Can you explain how Rapid Response Collecting works?
Yeah! It’s a project that was started by Corinna Gardner, a senior curator of Design and Digital, and Kieran Long, who was then the keeper. They started Rapid Response as a means to acquire design objects that respond to particular moments of newsworthiness. For example, they acquired [a] pussy hat from the Women’s March [in January 2017] and also the Liberator, a 3D-printed handgun, which is a very problematic object, but also important to understand. Rapid Response has also collected design objects that run the gamut from the first Tampax menstrual cup, to the hijab that was banned by France, to the adaptive controller by X-Box for Microsoft, which was the first controller created for those with different abilities.

Why do you think it’s important for the public to be able to reflect on, or discuss, design?
We know that all design is political—so a museum or a gallery can put a frame around particular objects and invite the public to have a conversation about them, but dialogue can also begin the other way around. I think we're at a point now where [museums] should be inviting more diverse stories and listening more to people who have direct experience with the objects and technologies being studied. It’s funny you’re asking this, because I was just reading about the post-custodial theory of the archives—basically it’s a powerful and important perspective on why some objects shouldn't be put in museums. For instance, some objects have difficult or complex cultural histories and others are just really fragile. Some objects that shouldn't be collected can still be lent to a museum to be digitally scanned or otherwise preserved in some way, which will hopefully make a record accessible to future generations without removing the original objects from their communities.
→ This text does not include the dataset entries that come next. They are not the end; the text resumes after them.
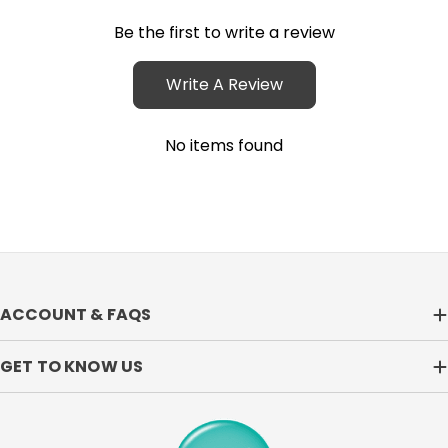
Be the first to write a review
Write A Review
No items found
ACCOUNT & FAQS
GET TO KNOW US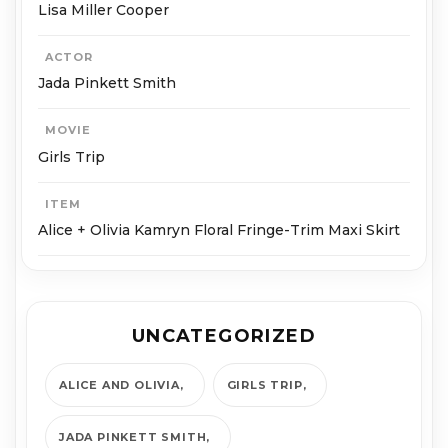
Lisa Miller Cooper
ACTOR
Jada Pinkett Smith
MOVIE
Girls Trip
ITEM
Alice + Olivia Kamryn Floral Fringe-Trim Maxi Skirt
UNCATEGORIZED
ALICE AND OLIVIA
GIRLS TRIP
JADA PINKETT SMITH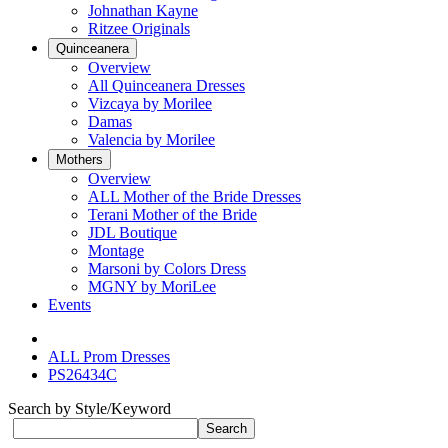
Johnathan Kayne
Ritzee Originals
Quinceanera
Overview
All Quinceanera Dresses
Vizcaya by Morilee
Damas
Valencia by Morilee
Mothers
Overview
ALL Mother of the Bride Dresses
Terani Mother of the Bride
JDL Boutique
Montage
Marsoni by Colors Dress
MGNY by MoriLee
Events
ALL Prom Dresses
PS26434C
Search by Style/Keyword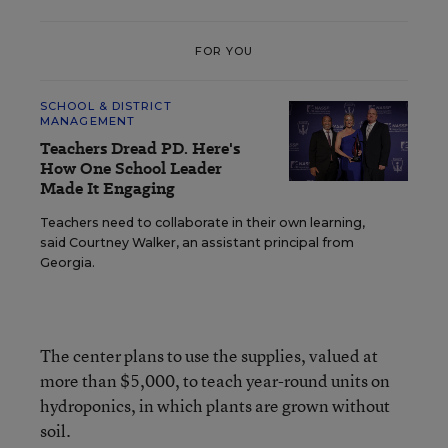
FOR YOU
SCHOOL & DISTRICT
MANAGEMENT
Teachers Dread PD. Here's
How One School Leader
Made It Engaging
Teachers need to collaborate in their own learning,
said Courtney Walker, an assistant principal from
Georgia.
The center plans to use the supplies, valued at
more than $5,000, to teach year-round units on
hydroponics, in which plants are grown without
soil.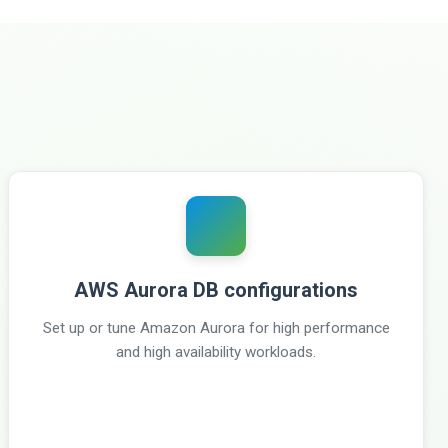
AWS Aurora DB configurations
Set up or tune Amazon Aurora for high performance
and high availability workloads.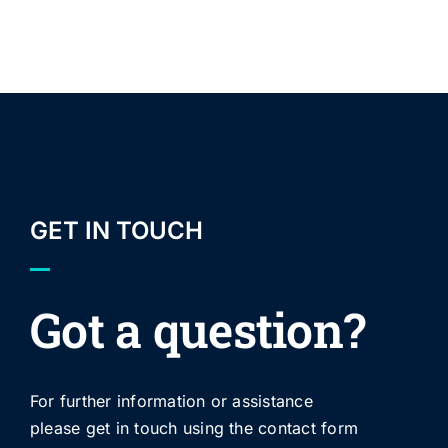
GET IN TOUCH
Got a question?
For further information or assistance
please get in touch using the contact form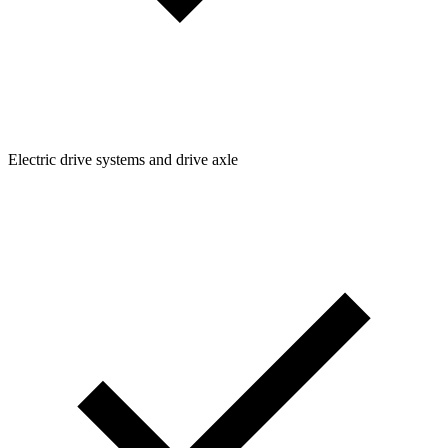
Electric drive systems and drive axle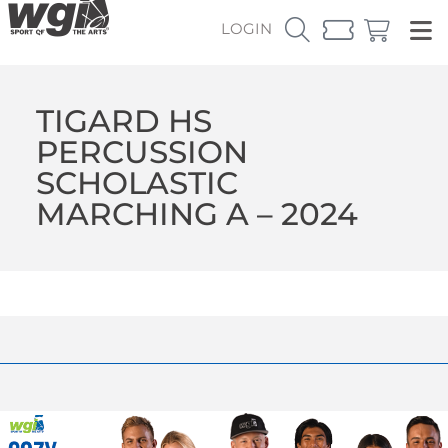
LOGIN
TIGARD HS
PERCUSSION
SCHOLASTIC
MARCHING A – 2024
I recently read your “Pandemic Objects: The Door Handle” piece, which describes how some COVID-inspired designs, such as door handles that don’t require hand touching, may have accessibility benefits that could linger post-pandemic. Do you think the pandemic is encouraging people to think more critically or creatively about who design can serve?
My colleague Brendan Cormier pulled together the idea of Pandemic Objects as a sister project to Rapid Response Collecting. [Pandemic Objects] is an editorial platform that explores how everyday objects can change in meaning, purpose, or value during a time of crisis, in this case due the coronavirus outbreak. Personally, I’ve always been fascinated by repurpose design, because of its relationship to disability theory and design. Liz Jackson, founder of the [Disabled List] who I mentioned in the door handle article, explains that those with disabilities are the original life hackers—pushing something until it breaks or achieves a new fit and suddenly works for you.
The idea of constantly hacking through things is something that a lot of people from certain communities have got used to. I’m interested to see how coronavirus prompts people from different communities to adapt and augment more collectively. With COVID-19, suddenly we’re seeing design hacks happening at an astronomical scale. It’s also not just a question about available materials and resources, but also about the economy of time. I don’t know if you’re aware of the concept of “Crip Time”? It concerns time that is either lost or extended as a result of being disabled. For instance, as a disabled person, I can lose time as a result of waiting for stuff, or due to being tired or having my brain not work properly that day. Even things like arranging medical appointments—being on the phone and scheduling stuff can take forever—or just having to rest some days because my brain's not working properly. All of those factors can slow down time in a particular way.
With quarantine, [“Crip Time”] is happening on a wider scale. People are having to cancel social engagements and say, "I'm sorry. I'm going to have to work from home today." Suddenly the entire world has been lobbed into this particular condition and your intimacies, relationships, and the way that you operate is being forced into this new experiential bracket. What I find really interesting is looking at the ways in which digital design and platforms are now obliged to accommodate, or at least understand, this relationship to time. Society is definitely changing en masse.